Dataset entries —
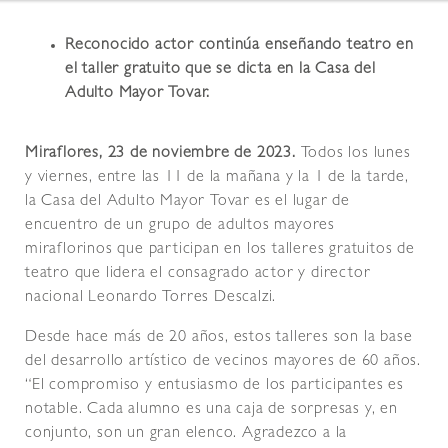
Reconocido actor continúa enseñando teatro en
el taller gratuito que se dicta en la Casa del
Adulto Mayor Tovar.
Miraflores, 23 de noviembre de 2023.
Todos los lunes
y viernes, entre las 11 de la mañana y la 1 de la tarde,
la Casa del Adulto Mayor Tovar es el lugar de
encuentro de un grupo de adultos mayores
miraflorinos que participan en los talleres gratuitos de
teatro que lidera el consagrado actor y director
nacional Leonardo Torres Descalzi.
Desde hace más de 20 años, estos talleres son la base
del desarrollo artístico de vecinos mayores de 60 años.
“El compromiso y entusiasmo de los participantes es
notable. Cada alumno es una caja de sorpresas y, en
conjunto, son un gran elenco. Agradezco a la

Task requirements —
Word-for-word copy, no pictures: write out the entries above in full.

Output for this task —
Reconocido actor continúa enseñando teatro en
el taller gratuito que se dicta en la Casa del
Adulto Mayor Tovar.
Miraflores, 23 de noviembre de 2023.
Todos los lunes
y viernes, entre las 11 de la mañana y la 1 de la tarde,
la Casa del Adulto Mayor Tovar es el lugar de
encuentro de un grupo de adultos mayores
miraflorinos que participan en los talleres gratuitos de
teatro que lidera el consagrado actor y director
nacional Leonardo Torres Descalzi.
Desde hace más de 20 años, estos talleres son la base
del desarrollo artístico de vecinos mayores de 60 años.
“El compromiso y entusiasmo de los participantes es
notable. Cada alumno es una caja de sorpresas y, en
conjunto, son un gran elenco. Agradezco a la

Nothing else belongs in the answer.